Nick Clegg In Desperate Plea For Party Unity Following Calls For Resignation
Nick Clegg has called for party unity
Nick Clegg has called for party unity
Getty

Nick Clegg will today issue a rallying call for party unity during the opening of the Lib Dem conference in Glasgow.

The plea will follow a senior Liberal Democrat publicly calling for him to resign and the resignation of a senior party member.

Clegg will today urge his party to treat each other "honestly and with respect" in a call for members to be proud of their record in government.

The comments come less than a week after former minister Sarah Teather said she was quitting as a Liberal Democrat lawmaker because the coalition government’s policies on welfare and immigration made her “catastrophically depressed.”

But Clegg has insisted his party should feel nothing but pride.

"When the debates are over and the speeches have finished I want you to join me in getting back out there and telling everyone this: We are the party of fairness. We are the party of freedom. And, yes, we are the party of jobs," he will say.

"We decided, together, to go into government. People who don’t understand us like to call debate division. I think it’s debates that give us our unity."

Earlier this week he argued the party's poor poll ratings mean Clegg should be replaced by Cable.

"Let's be objective - we have to accept that Nick's ratings are very poor and have been for a long time," he said in an interview with The House magazine.

"You've got to be frank that his ratings are down at levels which if you go back were only seen by Mrs Thatcher shortly before she left and Michael Foot. It's nothing personal, you've got to look at the facts."

But the senior Lib Dem peer has been branded an attention seeker who failed to lift a finger to help during the Eastleigh by-election by former party leader Paddy Ashdown.

"I saw a wonderful tweet today on the subject, which says 'in autumn the leaves fall, the swallows leave and Matthew Oakeshott flaps in squawking from cloud-cuckoo land'," he said.

Clegg, too, dismissed Oakeshott's criticisms of his leadership.
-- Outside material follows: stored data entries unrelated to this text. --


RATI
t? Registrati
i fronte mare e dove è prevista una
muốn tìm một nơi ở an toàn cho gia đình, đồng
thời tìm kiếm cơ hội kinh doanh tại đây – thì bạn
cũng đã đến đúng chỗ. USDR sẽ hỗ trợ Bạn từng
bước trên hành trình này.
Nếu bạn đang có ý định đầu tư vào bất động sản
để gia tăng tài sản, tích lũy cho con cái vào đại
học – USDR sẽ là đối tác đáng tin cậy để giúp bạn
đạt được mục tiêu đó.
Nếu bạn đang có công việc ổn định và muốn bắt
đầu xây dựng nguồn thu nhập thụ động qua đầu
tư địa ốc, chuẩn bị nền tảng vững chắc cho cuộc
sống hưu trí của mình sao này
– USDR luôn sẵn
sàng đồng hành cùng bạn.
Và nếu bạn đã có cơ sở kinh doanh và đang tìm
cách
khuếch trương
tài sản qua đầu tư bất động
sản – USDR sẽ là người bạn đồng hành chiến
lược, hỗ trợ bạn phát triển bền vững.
The deputy prime minister told LBC radio on Friday morning: "He tends to always do so like clockwork at this time of year. When it's conference and the weather turns bad, up pops Matthew Oakeshott with some disobliging remarks about me."

An unpublished internal party poll revealed the party has haemorrhaged support since the formation of the coalition Government.

A survey of the party's supporters showed nearly half believed Clegg was taking it in the wrong direction and the deputy prime minister acknowledged this week on LBC Radio that it was "unlikely" his party would win a majority at the next general election.

A YouGov poll published on the eve of the Lib Dem conference in Glasgow also showed the party continued to trail behind Ukip, in fourth place in the polls - garnering just 8% of public support compared to 13% for Ukip.